• _What to produce_: Sort through the listing below and keep each line with the word "Your". Copy those.

• _Entries shown_:
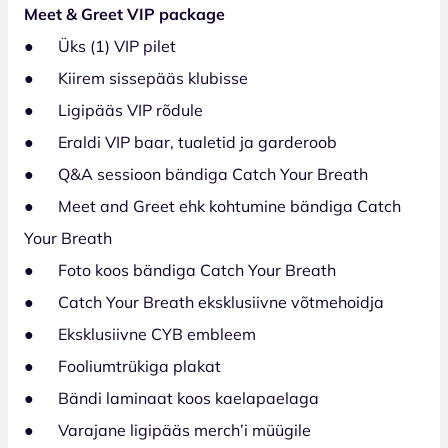
Meet & Greet VIP package
● Üks (1) VIP pilet
● Kiirem sissepääs klubisse
● Ligipääs VIP rõdule
● Eraldi VIP baar, tualetid ja garderoob
● Q&A sessioon bändiga Catch Your Breath
● Meet and Greet ehk kohtumine bändiga Catch
Your Breath
● Foto koos bändiga Catch Your Breath
● Catch Your Breath eksklusiivne võtmehoidja
● Eksklusiivne CYB embleem
● Fooliumtrükiga plakat
● Bändi laminaat koos kaelapaelaga
● Varajane ligipääs merch’i müügile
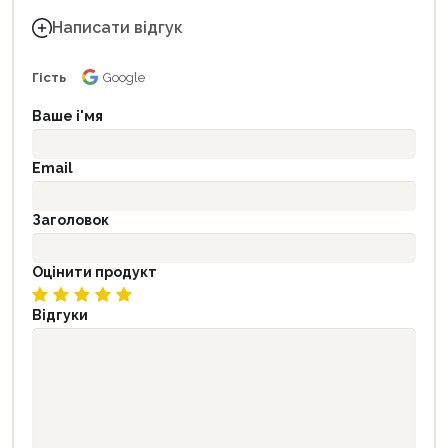
Написати відгук
Гість
Google
Ваше і'мя
Email
Заголовок
Оцінити продукт
Відгуки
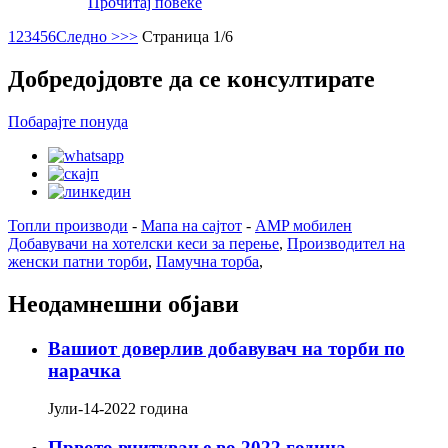
Прочитај повеќе
1
2
3
4
5
6
Следно >
>>
Страница 1/6
Добредојдовте да се консултирате
Побарајте понуда
Топли производи
-
Мапа на сајтот
-
AMP мобилен
Добавувачи на хотелски кеси за перење
,
Производител на
женски патни торби
,
Памучна торба
,
Неодамнешни објави
Вашиот доверлив добавувач на торби по
нарачка
Јули-14-2022 година
Првото вчитување во 2022 година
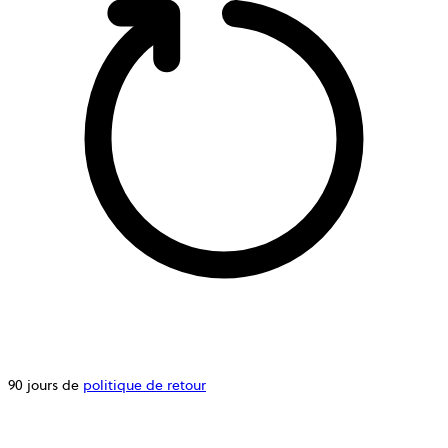
90 jours de
politique de retour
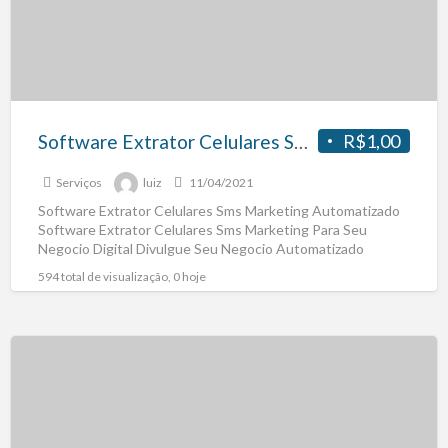
Software Extrator Celulares Sms Marketing
R$1,00
Serviços
luiz
11/04/2021
Software Extrator Celulares Sms Marketing Automatizado
Software Extrator Celulares Sms Marketing Para Seu
Negocio Digital Divulgue Seu Negocio Automatizado
Marketing Sms Obs: Copie e Cole
[…]
594 total de visualização, 0 hoje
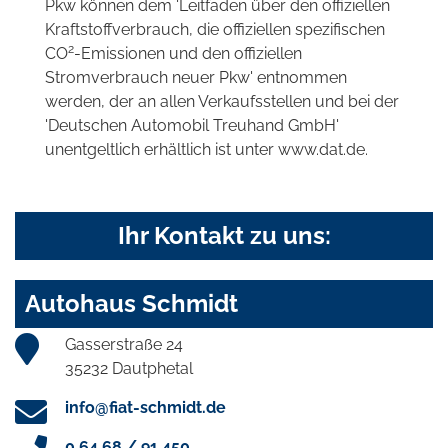
Pkw können dem 'Leitfaden über den offiziellen
Kraftstoffverbrauch, die offiziellen spezifischen
2
CO
-Emissionen und den offiziellen
Stromverbrauch neuer Pkw' entnommen
werden, der an allen Verkaufsstellen und bei der
'Deutschen Automobil Treuhand GmbH'
unentgeltlich erhältlich ist unter www.dat.de.
Ihr Kontakt zu uns:
Autohaus Schmidt
Gasserstraße 24
35232 Dautphetal
info@fiat-schmidt.de
0 64 68 / 91 450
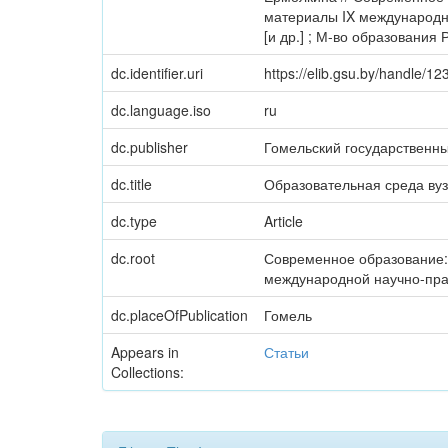
материалы IX международной
[и др.] ; М-во образования 
dc.identifier.uri
https://elib.gsu.by/handle/
dc.language.iso
ru
dc.publisher
Гомельский государственн
dc.title
Образовательная среда вуз
dc.type
Article
dc.root
Современное образование: 
международной научно-прак
dc.placeOfPublication
Гомель
Appears in
Статьи
Collections:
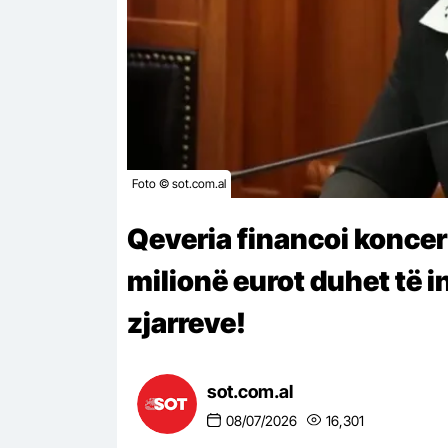
Foto © sot.com.al
Qeveria financoi koncer
milionë eurot duhet të 
zjarreve!
sot.com.al
08/07/2026
16,301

• _Written response_:
● Q&A sessioon bändiga Catch Your Breath
Your Breath
● Foto koos bändiga Catch Your Breath
● Catch Your Breath eksklusiivne võtmehoidja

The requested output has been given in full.